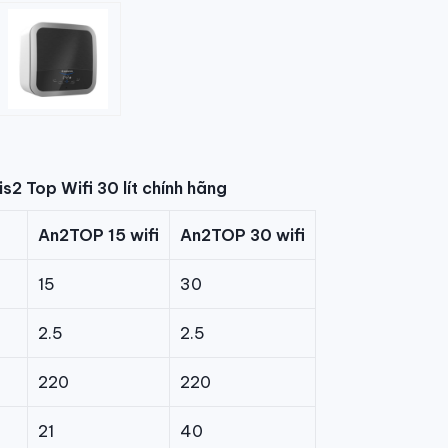
s2 Top Wifi 30 lít chính hãng
An2TOP 15 wifi
An2TOP 30 wifi
15
30
2.5
2.5
220
220
21
40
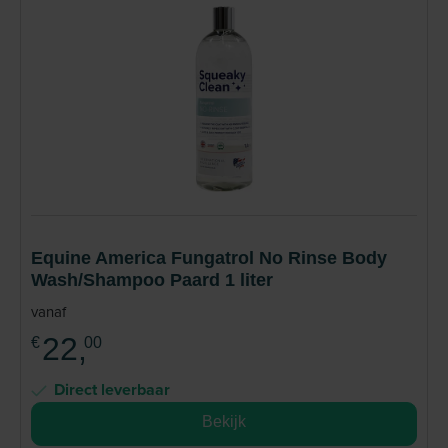
Equine America Fungatrol No Rinse Body
Wash/Shampoo Paard 1 liter
vanaf
22,
€
00
Direct leverbaar
Bekijk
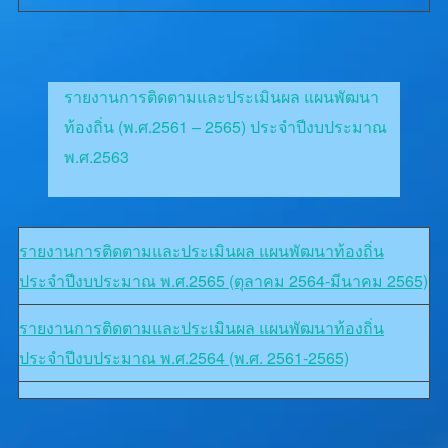
รายงานการติดตามและประเมินผล แผนพัฒนา
ท้องถิ่น (พ.ศ.2561 – 2565) ประจำปีงบประมาณ
พ.ศ.2563
รายงานการติดตามและประเมินผล แผนพัฒนาท้องถิ่น
ประจำปีงบประมาณ พ.ศ.2565 (ตุลาคม 2564-มีนาคม 2565)
รายงานการติดตามและประเมินผล แผนพัฒนาท้องถิ่น
ประจำปีงบประมาณ พ.ศ.2564 (พ.ศ. 2561-2565)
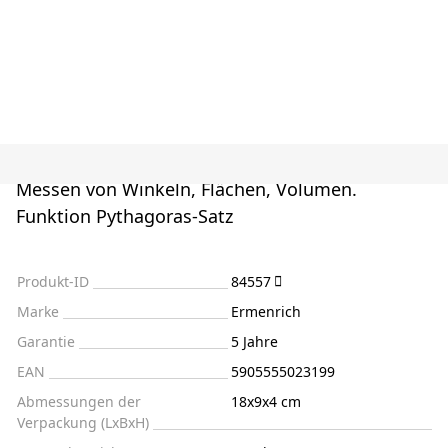
Messen von Winkeln, Flächen, Volumen.
Funktion Pythagoras-Satz
Produkt-ID
84557
Marke
Ermenrich
Garantie
5 Jahre
EAN
5905555023199
Abmessungen der
18x9x4 cm
Verpackung (LxBxH)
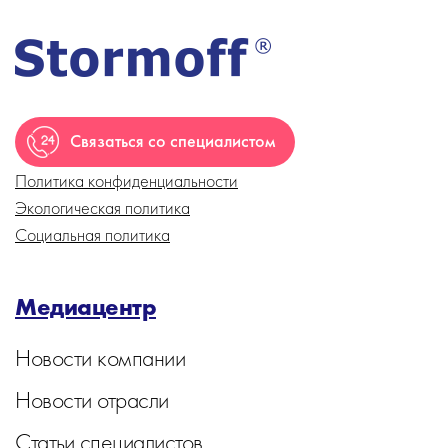
Связаться со специалистом
Политика конфиденциальности
Экологическая политика
Социальная политика
Медиацентр
Новости компании
Новости отрасли
Статьи специалистов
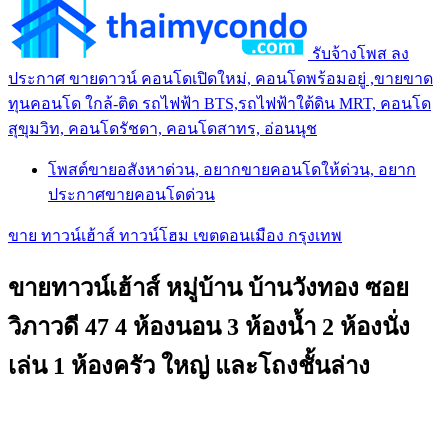
รับจ้างโพส ลง
ประกาศ ขายดาวน์ คอนโดเปิดใหม่, คอนโดพร้อมอยู่ ,ขายขาด
ทุนคอนโด ใกล้-ติด รถไฟฟ้า BTS,รถไฟฟ้าใต้ดิน MRT, คอนโด
สุขุมวิท, คอนโดรัชดา, คอนโดสาทร, อ่อนนุช
โพสต์ขายอสังหาด่วน, อยากขายคอนโดให้ด่วน, อยาก
ประกาศขายคอนโดด่วน
ขาย ทาวน์เฮ้าส์ ทาวน์โฮม เขตดอนเมือง กรุงเทพ
ขายทาวน์เฮ้าส์ หมู่บ้าน บ้านวังทอง ซอย
วิภาวดี 47 4 ห้องนอน 3 ห้องน้ำ 2 ห้องนั่ง
เล่น 1 ห้องครัว ใหญ่ และโถงชั้นล่าง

============================================================

◆ WHAT TO DO: Exactly the lines from the top of the listing through the line holding "Messen von Winkeln, Flächen, Volumen." should be repeated, with pictures left out.

◆ ANSWER SPACE:
s2 Top Wifi 30 lít chính hãng
An2TOP 15 wifi
An2TOP 30 wifi
15
30
2.5
2.5
220
220
21
40
Equine America Fungatrol No Rinse Body
Wash/Shampoo Paard 1 liter
vanaf
22,
€
00
Direct leverbaar
Bekijk
รายงานการติดตามและประเมินผล แผนพัฒนา
ท้องถิ่น (พ.ศ.2561 – 2565) ประจำปีงบประมาณ
พ.ศ.2563
รายงานการติดตามและประเมินผล แผนพัฒนาท้องถิ่น
ประจำปีงบประมาณ พ.ศ.2565 (ตุลาคม 2564-มีนาคม 2565)
รายงานการติดตามและประเมินผล แผนพัฒนาท้องถิ่น
ประจำปีงบประมาณ พ.ศ.2564 (พ.ศ. 2561-2565)
Messen von Winkeln, Flächen, Volumen.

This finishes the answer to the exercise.